Every study on estimation accuracy shows the same thing: teams overestimate what they can complete. Planning Poker does not fix this because it democratizes the optimism bias instead of eliminating it. Throughput-based forecasting using your PR history is more accurate, requires less ceremony, and cannot be gamed. The only reason to keep story points is organizational inertia. If you want to actually predict when work will ship, use data that measures completions, not intentions.
The Spillover Problem: Why 70% of Sprints Miss
Research from multiple agile studies shows a consistent pattern: approximately 70% of sprints do not complete all committed work. This is not a few teams doing poorly. This is the default outcome of sprint-based planning.
The Statistics Are Damning
| Metric | Industry Average | Source |
|---|---|---|
| Sprints with spillover | 68-72% | State of Agile Reports 2021-2024 |
| Average commitment completion rate | 72-78% | Scrum.org benchmarks |
| Teams that regularly hit 90%+ completion | Less than 20% | VersionOne surveys |
| Stories re-estimated mid-sprint | 35-40% | Rally/Broadcom data |
| Velocity prediction accuracy (story points) | +/- 25-40% | Multiple studies |
Compare this to throughput-based forecasting (counting completed items rather than estimated points): teams using historical throughput for forecasting typically achieve +/- 10-15% accuracy. Same teams, same work, different measurement system.
"We do not have an estimation problem. We have a measurement problem. Story points measure intentions. PRs merged measure reality. One of these correlates with delivered value."

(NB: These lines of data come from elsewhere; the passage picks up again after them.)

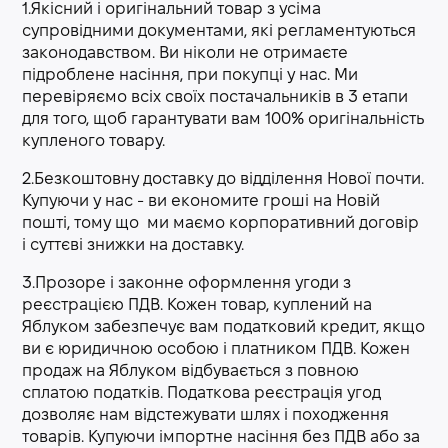
1.Якісний і оригінальний товар з усіма
супровідними документами, які регламентуються
законодавством. Ви ніколи не отримаєте
підроблене насіння, при покупці у нас. Ми
перевіряємо всіх своїх постачальників в 3 етапи
для того, щоб гарантувати вам 100% оригінальність
купленого товару.
2.Безкоштовну доставку до відділення Нової почти.
Купуючи у нас - ви економите гроші на Новій
пошті, тому що ми маємо корпоративний договір
і суттєві знижки на доставку.
3.Прозоре і законне оформлення угоди з
реєстрацією ПДВ. Кожен товар, куплений на
Яблуком забезпечує вам податковий кредит, якщо
ви є юридичною особою і платником ПДВ. Кожен
продаж на Яблуком відбувається з повною
сплатою податків. Податкова реєстрація угод
дозволяє нам відстежувати шлях і походження
товарів. Купуючи імпортне насіння без ПДВ або за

Why Traditional Sprint Planning Fails
| Failure Mode | What Happens | How PR Data Fixes It |
|---|---|---|
| Planning Fallacy | Teams imagine best-case scenarios | Historical throughput includes actual interruptions |
| Anchoring Bias | First estimate sets the range | PR data is objective, no discussion needed |
| Social Pressure | Nobody wants to be the pessimist | Data does not feel social pressure |
| Point Inflation | Teams inflate points to hit velocity targets | PR count cannot be inflated without splitting work |
| Invisible Work | Bugs, support, meetings not in estimates | Historical throughput bakes in all overhead |
| Scope Creep | Work expands after commitment | Cycle time trends reveal mid-sprint changes |
Root Causes of Sprint Spillover (Data-Driven)
Spillover has patterns. When you analyze PR data from teams with chronic spillover, you see the same root causes repeatedly. Fixing spillover means identifying which pattern is dominant for your team.
The Spillover Causes Framework
| Cause | PR Data Signal | Frequency | Fix |
|---|---|---|---|
| Oversized PRs | Average PR size >400 lines | 35% of cases | Enforce smaller PRs, break work down |
| Review Bottlenecks | Wait-for-review > Coding time | 25% of cases | Review SLAs, load balancing |
| High WIP | >2 active PRs per developer | 20% of cases | WIP limits, finish before starting |
| Cycle Time Variance | Standard deviation > mean | 10% of cases | Reduce blockers, improve process |
| Late-Sprint Starts | >40% PRs opened in final third | 10% of cases | Earlier starts, better task breakdown |
How Each Cause Creates Spillover
Oversized PRs (35% of spillover)
Large PRs are the single biggest predictor of spillover. When a "2-day" story turns into a 700-line PR, it sits in review for 3 days instead of 4 hours. The math does not work.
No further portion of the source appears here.